The above only touches on the problems associated with using the results of regulatory examinations as the measure of program effectiveness. Unfortunately, even though exam results are of questionable value from a program assessment perspective, they're often the only measure we have for assessing the important objective of meeting regulatory expectations.

When ethics and compliance program objectives become even more company-centric (“influence ethical decision making at all levels of the company,” for example), the problem of measuring effectiveness magnifies. Recently, there has been an increased interest in the use of ethical culture surveys as a means of measuring how the ethical climate in a company changes over time and compares to industry peers. Still, the question remains as to whether these surveys actually get to the application of ethical considerations in making decisions.

These surveys often ask about the observation of misconduct (that is, non-compliant behavior). However, it is one thing to say a company has a strong ethical culture when employees make a clear decision between acting in a compliant versus non-compliant manner. It's something altogether different when the choice is between two compliant options that require a refined assessment of whether a proposed action furthers a company's ethical values. If the objective is simply to drive more compliant behavior, the surveys may provide beneficial information. On the other hand, if the objective is to drive more ethical behavior, the surveys may be limited.

Even using objective data as the measure creates a challenge. The industry has recently engaged in a significant amount of discussion around the measure of hotline usage and investigations. Most practitioners are aligned around the fact that an increase in calls to a hotline may, in fact, indicate an increase in program effectiveness (better training and communication). As a follow-up, however, one could reasonably ask when the increase in hotline calls would indicate the program lacks effectiveness.

Where Do We Go From Here?

I would submit that if the industry is serious about identifying meaningful ways to assess program effectiveness, we start by taking on the difficult task of articulating program objectives and goals. Industry surveys, meetings, and publications could provide excellent forums for the discussion around program objectives. For those goals and objectives common to a majority of industry programs, we can then begin to discuss what constitutes “effective” and how it can be measured.

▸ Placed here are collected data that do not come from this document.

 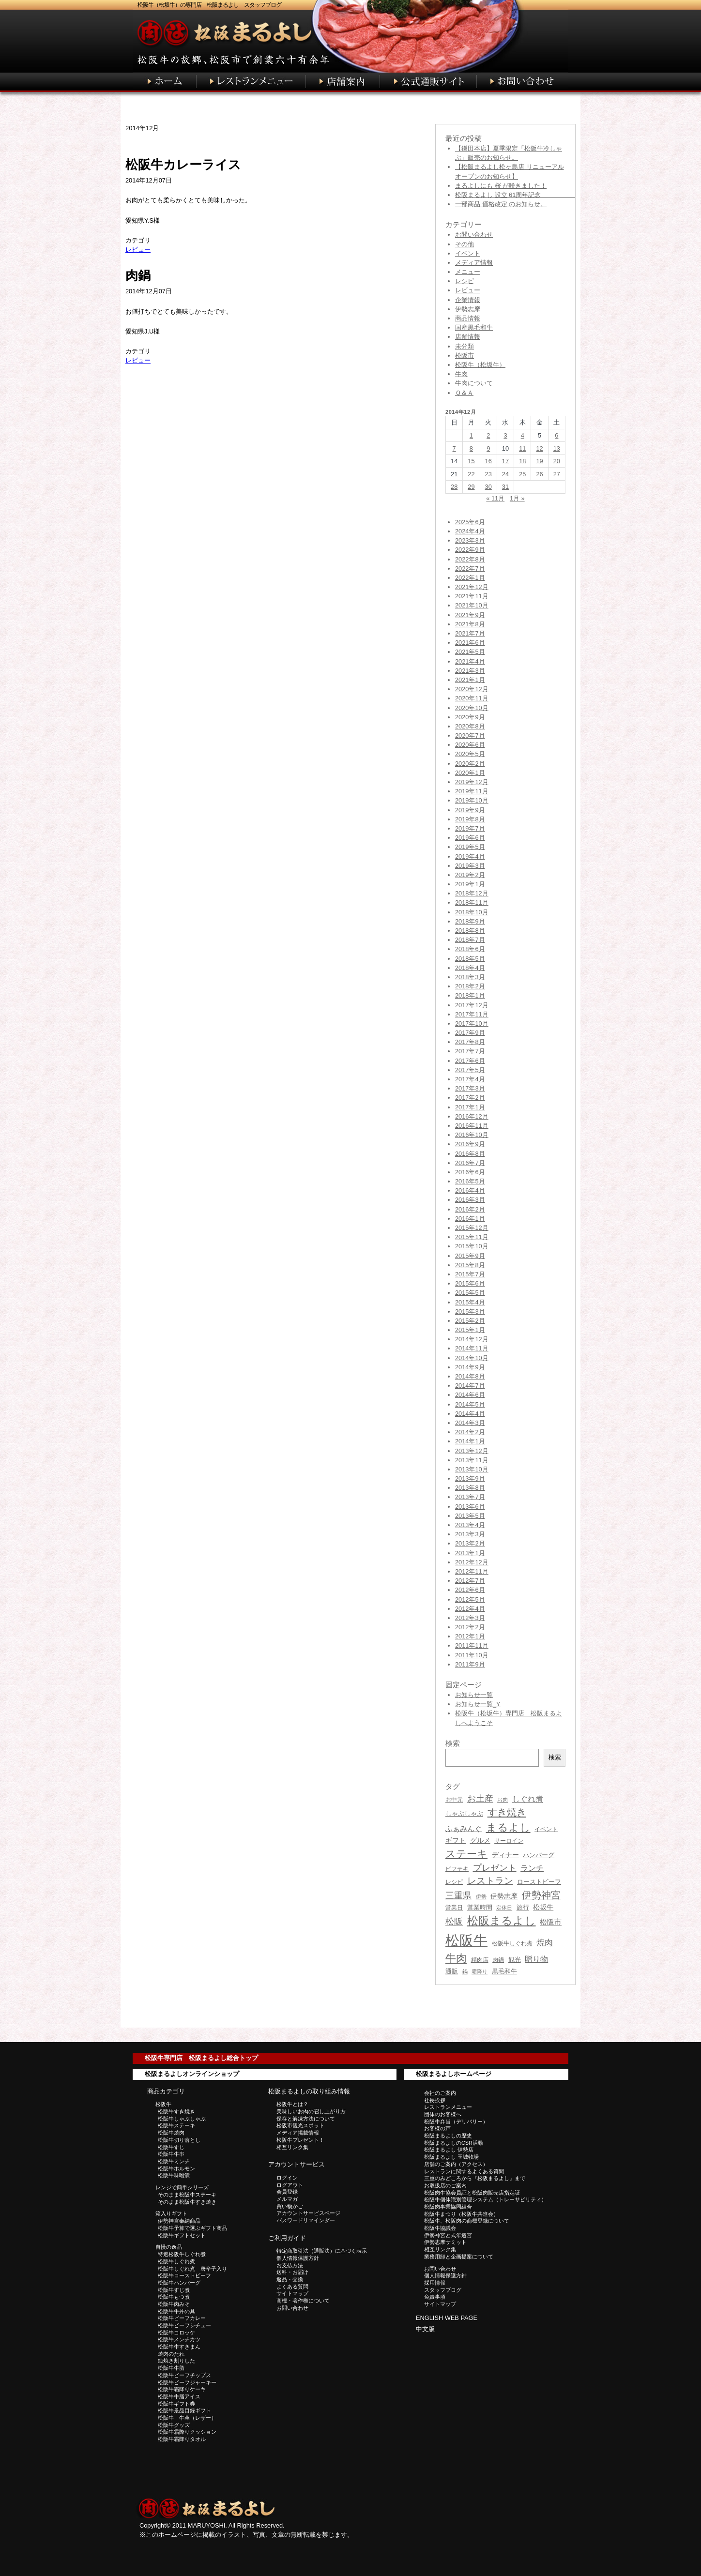 What do you see at coordinates (555, 1757) in the screenshot?
I see `検索` at bounding box center [555, 1757].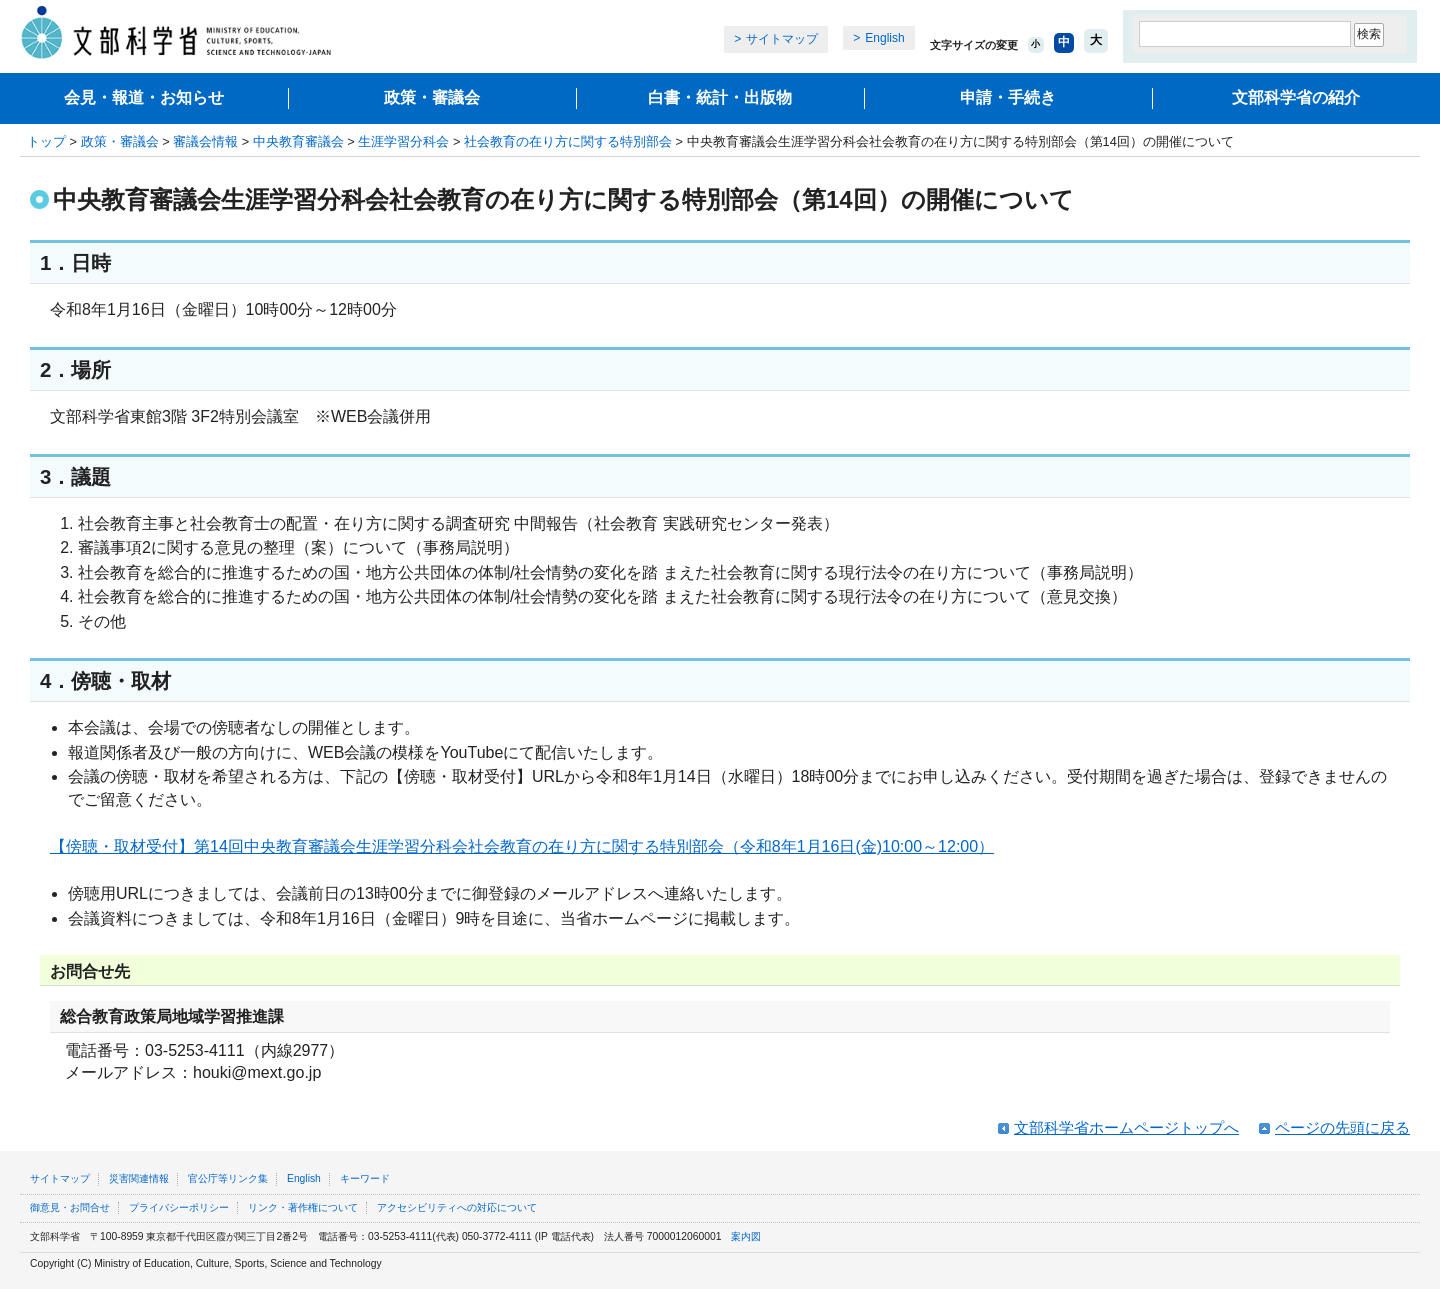  Describe the element at coordinates (179, 1207) in the screenshot. I see `プライバシーポリシー` at that location.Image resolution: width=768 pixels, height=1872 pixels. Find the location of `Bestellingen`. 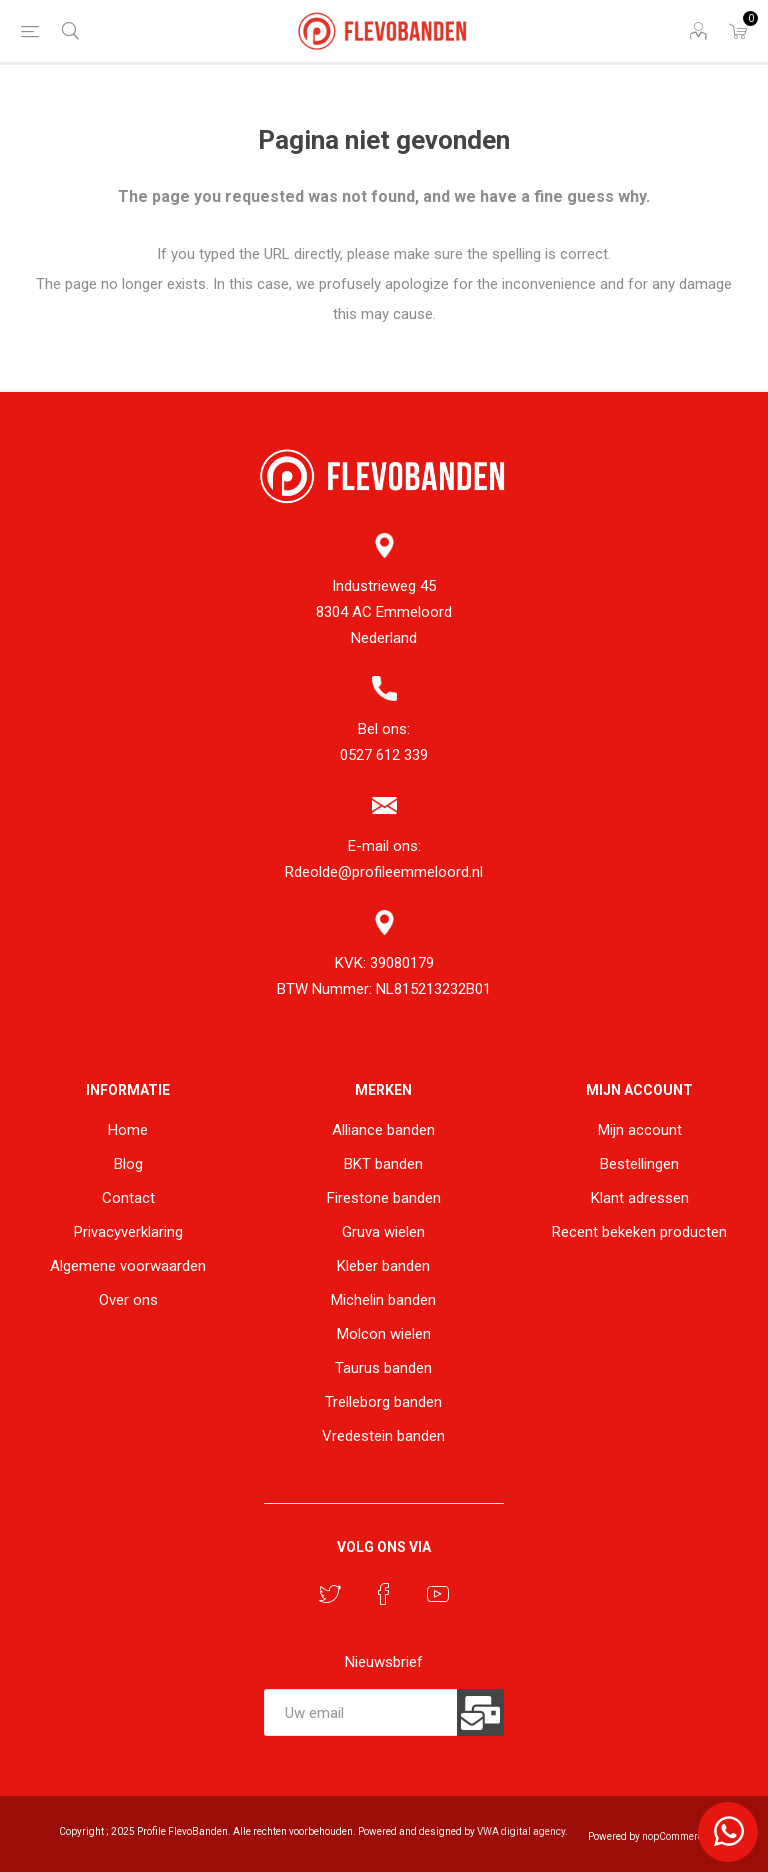

Bestellingen is located at coordinates (639, 1164).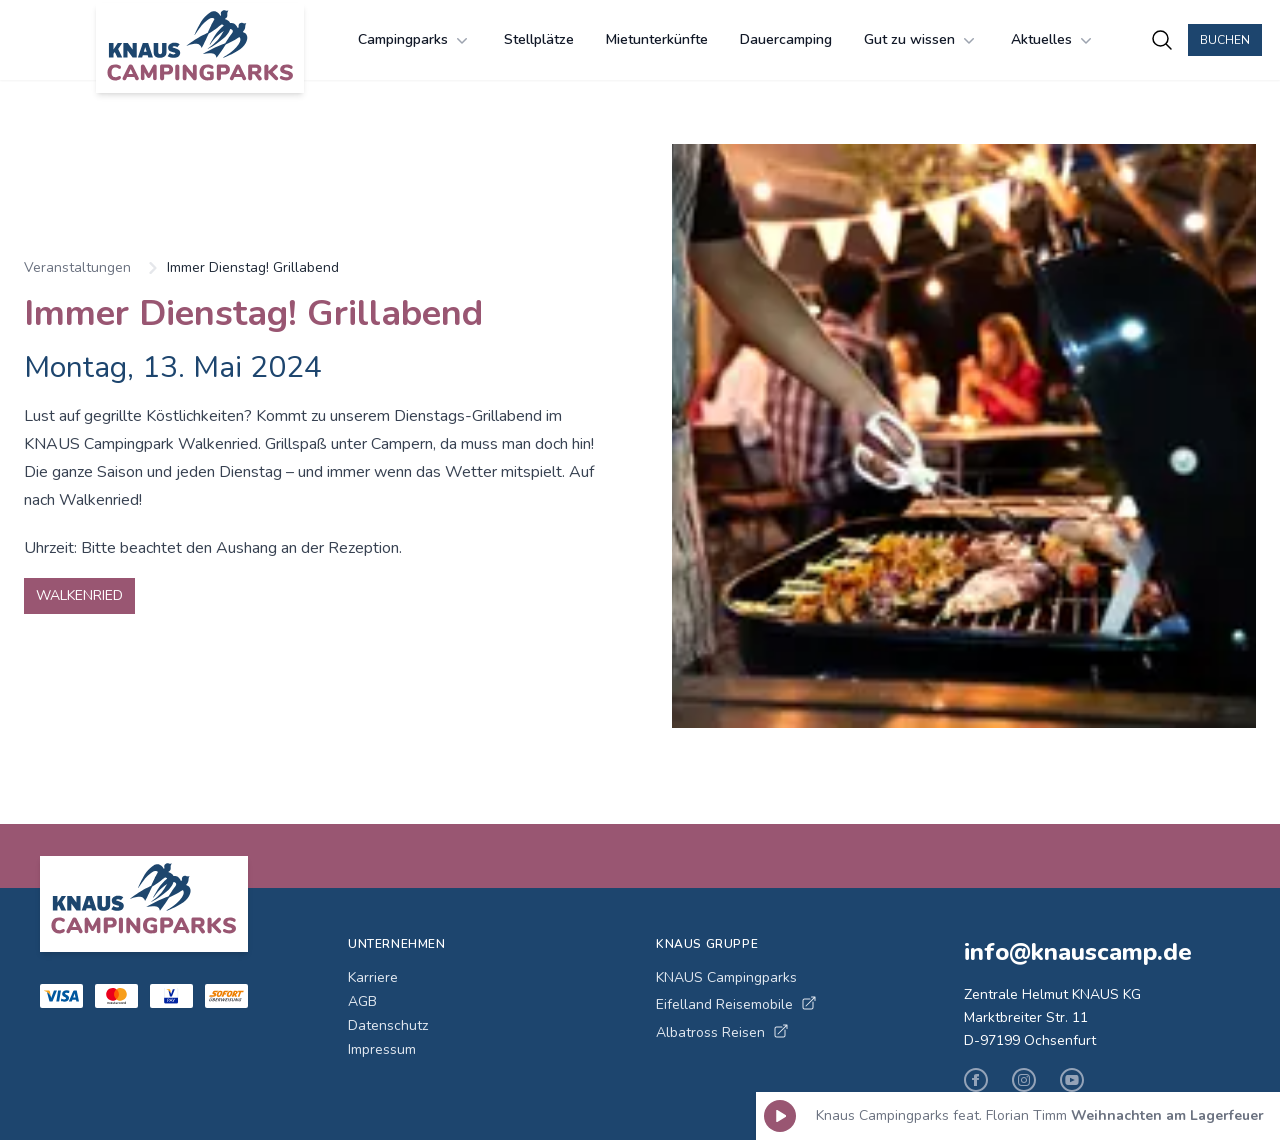 The height and width of the screenshot is (1140, 1280). What do you see at coordinates (1225, 40) in the screenshot?
I see `Buchen` at bounding box center [1225, 40].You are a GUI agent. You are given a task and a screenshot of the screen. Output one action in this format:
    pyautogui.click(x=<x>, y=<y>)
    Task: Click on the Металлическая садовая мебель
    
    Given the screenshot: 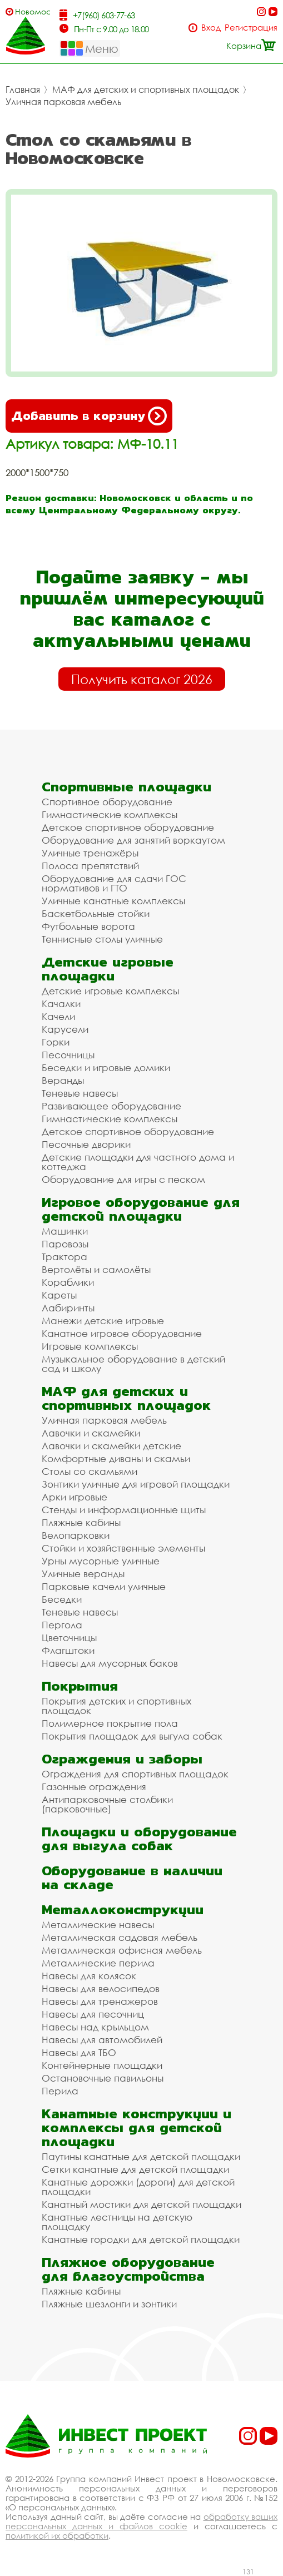 What is the action you would take?
    pyautogui.click(x=119, y=1937)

Our search for the key metrics that will help identify effective programs should not distract us from continuously improving our program activities. No doubt, an element of overall effectiveness will be the quality of our underlying program activities. Most ethics and compliance officers, however, understand that another level of analysis can help determine whether our programs are achieving the results expected by our companies, regulators, and the industry in general.

The quest for identifying a means to assess ethics and compliance program effectiveness is laudable but not easily attainable. What is imminently attainable and worthy of our collective effort is the continued dialogue around this topic.